A simple pendulum is made from a 2 kg. block of wood suspended from a light cord of length 1 m. When the pendulum is hanging in such a way that it is stationary and vertical, a bullet is shot horizontally into the block of wood where it sticks. The bullet has a mass of 1.00 x 10^2 kg. and has a speed of 500 m/s just before its head-on collision with the block. What is the pendulum's maximum vertical angle as it swings?

I assume a typo and bullet is 10 grams

initial momentum of bullet and mass before collision

= 500 * 10^-2 kg + 0 * 2 kg = 5 kg m/s

the momentum just after collision will be the same with a mass now of 2.010 kg
and speed v
so
2.010 v = 5

calculate v from that

now the pendulum starts with speed v at the bottom
it has kinetic energy of
(1/2)(2.01) v^2

it slows to a stop as it rises
the rise distance is
1 meter (1 - cos T)
where T is the angle you want
the potential energy increase is
m g h = 2.01 * 9.81 * (1-cos T)
so in the end

1-cos T = (1/2) v^2/ [9.81]

To find the pendulum's maximum vertical angle as it swings after the bullet collision, we need to consider the conservation of energy and the principles of rotational motion.

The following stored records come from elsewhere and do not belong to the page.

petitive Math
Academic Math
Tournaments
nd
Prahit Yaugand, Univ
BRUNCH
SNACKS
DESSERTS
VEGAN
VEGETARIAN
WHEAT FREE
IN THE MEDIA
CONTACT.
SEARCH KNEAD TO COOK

1. Initial energy of the pendulum: The initial energy of the pendulum is purely gravitational potential energy. Since the pendulum is stationary and vertical, this is given by mgh, where m is the mass of the block (2 kg) and h is the height of the block (1 m). Therefore, the initial potential energy (U_initial) is U_initial = mgh.

2. Final energy of the pendulum: After the collision, the pendulum starts swinging. At the maximum vertical angle, all the initial potential energy will be converted into kinetic energy. The equation for kinetic energy is K = (1/2) Iω², where I is the moment of inertia and ω is the angular velocity.

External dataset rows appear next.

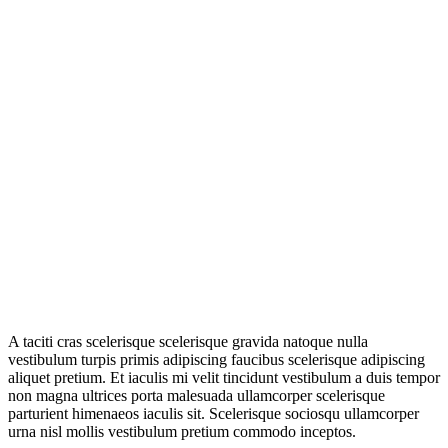
A taciti cras scelerisque scelerisque gravida natoque nulla
vestibulum turpis primis adipiscing faucibus scelerisque adipiscing
aliquet pretium. Et iaculis mi velit tincidunt vestibulum a duis tempor
non magna ultrices porta malesuada ullamcorper scelerisque
parturient himenaeos iaculis sit. Scelerisque sociosqu ullamcorper
urna nisl mollis vestibulum pretium commodo inceptos.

3. Conservation of energy: According to the law of conservation of energy, the initial potential energy (U_initial) will be equal to the final kinetic energy (K). Therefore, we have U_initial = K.

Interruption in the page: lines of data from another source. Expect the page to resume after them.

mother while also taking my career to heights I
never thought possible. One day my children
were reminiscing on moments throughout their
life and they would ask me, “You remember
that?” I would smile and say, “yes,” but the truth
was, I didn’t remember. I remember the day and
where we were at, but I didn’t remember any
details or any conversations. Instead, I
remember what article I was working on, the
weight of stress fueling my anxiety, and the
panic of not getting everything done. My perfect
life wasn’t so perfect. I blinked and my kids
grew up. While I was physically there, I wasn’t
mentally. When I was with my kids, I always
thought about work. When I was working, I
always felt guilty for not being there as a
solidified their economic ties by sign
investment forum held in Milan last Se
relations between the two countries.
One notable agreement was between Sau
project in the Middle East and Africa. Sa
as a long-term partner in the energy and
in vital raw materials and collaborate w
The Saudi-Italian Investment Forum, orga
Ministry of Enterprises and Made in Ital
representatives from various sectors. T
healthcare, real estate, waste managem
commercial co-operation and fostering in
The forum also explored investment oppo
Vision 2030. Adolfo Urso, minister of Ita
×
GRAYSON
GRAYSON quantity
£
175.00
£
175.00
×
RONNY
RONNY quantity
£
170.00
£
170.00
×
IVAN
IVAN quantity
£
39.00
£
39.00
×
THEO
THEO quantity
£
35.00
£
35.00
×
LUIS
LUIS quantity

4. Moment of inertia (I): The moment of inertia for a simple pendulum is given by I = mL², where L is the length of the pendulum (1 m) and m is the mass of the block (2 kg). Therefore, I = mL².

5. Angular velocity (ω): The angular velocity is related to the maximum angle (θ) that the pendulum swings. It can be expressed as ω = √(2g/L) * sin(θ), where g is the acceleration due to gravity (approximated as 9.8 m/s²). Note that sin(θ) represents the vertical displacement of the pendulum.

6. Solving for the maximum angle (θ): Substituting the expressions in steps 1, 4, and 5 into the conservation of energy equation (U_initial = K), we get mgh = (1/2) Iω². Rearranging this equation and substituting the expressions for I and ω, we have mgh = (1/2) mL²[(√(2g/L) * sin(θ))²]. Canceling out common terms, we get h = (1/2) L * (sin(θ))². Rearranging this equation, we have sin(θ) = √(2h/L). Plugging in the values for h (1 m) and L (1 m), we can solve for sin(θ).

7. Calculating the maximum angle (θ): Taking the inverse sine (arcsin) of √(2h/L), we can calculate the maximum angle (θ). Thus, θ = arcsin(√(2h/L)).

Performing the calculations with the provided values, we find:

θ = arcsin(√(2(1 m) / 1 m)) ≈ 0.7854 radians ≈ 45 degrees

Therefore, the maximum vertical angle that the pendulum swings is approximately 45 degrees.